I really must commend NRDC water analyst Barry Nelson for having finally become a real insider. He will list NRDC's his accomplishments on his switchboard blog and try to get us all plugged in. Nelson links us to a summary of the water legislation from another insider, the Conservation Strategy Group. Ok, they are paid lobbyists so maybe it doesn't count. They include the Metropolitan and Marin County Water Districts as their clients… and we know that the Metropolitan Water District is very concerned about how and when that are required to do anything. Maybe the synopsis from Kronick Moskovitz Tiedemann & Girard would have been more objective or at least more inclusive.

If Conservation is really what the NRDC was trying to make happen, how then can we believe that they can accept a 20% reduction in per capita water use by 2020 for all of California and then allow the legislation to not require specific quantitative reductions. It is all about plans and even the slaps on the wrist are about whether or not someone submitted a plan, not about whether that plan would achieve the stated goals.

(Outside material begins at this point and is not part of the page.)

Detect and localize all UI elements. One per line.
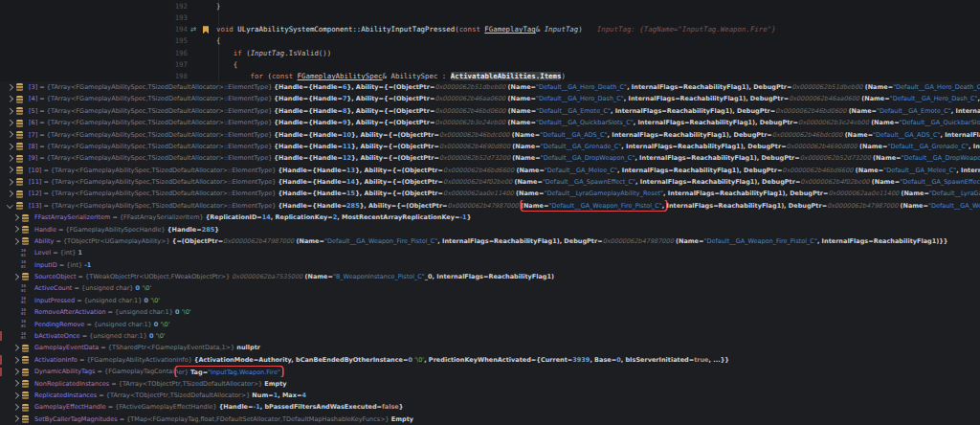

It appears that the NRDC and the Conservation Stragegy Group have "strategized" a game in which one side (Urban) has measurements and the other side (Ag) only has goals. Even the goals have yet to be defined, definition takes hearings, appeals, challenges. I don't think we need to play that game to know who wins. Big corporate farms and their cooperative water districts.

What I want to know is just what NRDC gets out of this... we know that Conservation Strategy Group always gets more contracts. How much did they have to compromise away to get even a token bill passed? We really want to know because we are the ones who will eventually have to pay.

California could have had a much better plan, but water flows to money and when money is in play, it is better to be inside. When we ask how did all of this get out of control, the answer will be... it was an inside job.